··· Dataset extract

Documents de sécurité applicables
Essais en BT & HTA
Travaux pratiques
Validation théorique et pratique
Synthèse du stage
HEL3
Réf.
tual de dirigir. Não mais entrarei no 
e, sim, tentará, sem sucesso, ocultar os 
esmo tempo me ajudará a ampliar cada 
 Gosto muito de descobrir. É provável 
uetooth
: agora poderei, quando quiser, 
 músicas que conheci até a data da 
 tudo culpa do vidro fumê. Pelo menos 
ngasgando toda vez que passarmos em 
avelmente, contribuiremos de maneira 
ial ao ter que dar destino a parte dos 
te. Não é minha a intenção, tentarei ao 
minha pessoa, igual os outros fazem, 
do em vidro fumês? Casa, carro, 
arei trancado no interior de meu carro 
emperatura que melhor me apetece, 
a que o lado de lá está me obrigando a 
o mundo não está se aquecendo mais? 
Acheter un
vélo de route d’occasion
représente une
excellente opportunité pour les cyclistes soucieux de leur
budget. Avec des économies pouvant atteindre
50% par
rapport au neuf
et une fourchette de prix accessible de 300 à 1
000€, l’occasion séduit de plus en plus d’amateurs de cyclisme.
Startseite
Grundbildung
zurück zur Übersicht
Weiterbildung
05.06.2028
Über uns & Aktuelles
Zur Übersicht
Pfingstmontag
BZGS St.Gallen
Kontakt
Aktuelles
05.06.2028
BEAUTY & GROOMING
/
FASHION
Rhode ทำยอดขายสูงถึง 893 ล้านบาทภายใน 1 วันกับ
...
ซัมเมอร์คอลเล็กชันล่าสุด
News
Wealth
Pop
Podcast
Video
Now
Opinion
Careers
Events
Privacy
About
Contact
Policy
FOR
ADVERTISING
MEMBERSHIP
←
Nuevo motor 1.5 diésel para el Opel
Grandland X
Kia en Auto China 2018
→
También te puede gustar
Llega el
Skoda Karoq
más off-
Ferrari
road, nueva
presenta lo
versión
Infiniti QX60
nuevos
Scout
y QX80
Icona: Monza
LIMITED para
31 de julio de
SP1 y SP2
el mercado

······

### Exercise brief
The response should contain each record above, retyped exactly.

### Solution for this exercise
Documents de sécurité applicables
Essais en BT & HTA
Travaux pratiques
Validation théorique et pratique
Synthèse du stage
HEL3
Réf.
tual de dirigir. Não mais entrarei no 
e, sim, tentará, sem sucesso, ocultar os 
esmo tempo me ajudará a ampliar cada 
 Gosto muito de descobrir. É provável 
uetooth
: agora poderei, quando quiser, 
 músicas que conheci até a data da 
 tudo culpa do vidro fumê. Pelo menos 
ngasgando toda vez que passarmos em 
avelmente, contribuiremos de maneira 
ial ao ter que dar destino a parte dos 
te. Não é minha a intenção, tentarei ao 
minha pessoa, igual os outros fazem, 
do em vidro fumês? Casa, carro, 
arei trancado no interior de meu carro 
emperatura que melhor me apetece, 
a que o lado de lá está me obrigando a 
o mundo não está se aquecendo mais? 
Acheter un
vélo de route d’occasion
représente une
excellente opportunité pour les cyclistes soucieux de leur
budget. Avec des économies pouvant atteindre
50% par
rapport au neuf
et une fourchette de prix accessible de 300 à 1
000€, l’occasion séduit de plus en plus d’amateurs de cyclisme.
Startseite
Grundbildung
zurück zur Übersicht
Weiterbildung
05.06.2028
Über uns & Aktuelles
Zur Übersicht
Pfingstmontag
BZGS St.Gallen
Kontakt
Aktuelles
05.06.2028
BEAUTY & GROOMING
/
FASHION
Rhode ทำยอดขายสูงถึง 893 ล้านบาทภายใน 1 วันกับ
...
ซัมเมอร์คอลเล็กชันล่าสุด
News
Wealth
Pop
Podcast
Video
Now
Opinion
Careers
Events
Privacy
About
Contact
Policy
FOR
ADVERTISING
MEMBERSHIP
←
Nuevo motor 1.5 diésel para el Opel
Grandland X
Kia en Auto China 2018
→
También te puede gustar
Llega el
Skoda Karoq
más off-
Ferrari
road, nueva
presenta lo
versión
Infiniti QX60
nuevos
Scout
y QX80
Icona: Monza
LIMITED para
31 de julio de
SP1 y SP2
el mercado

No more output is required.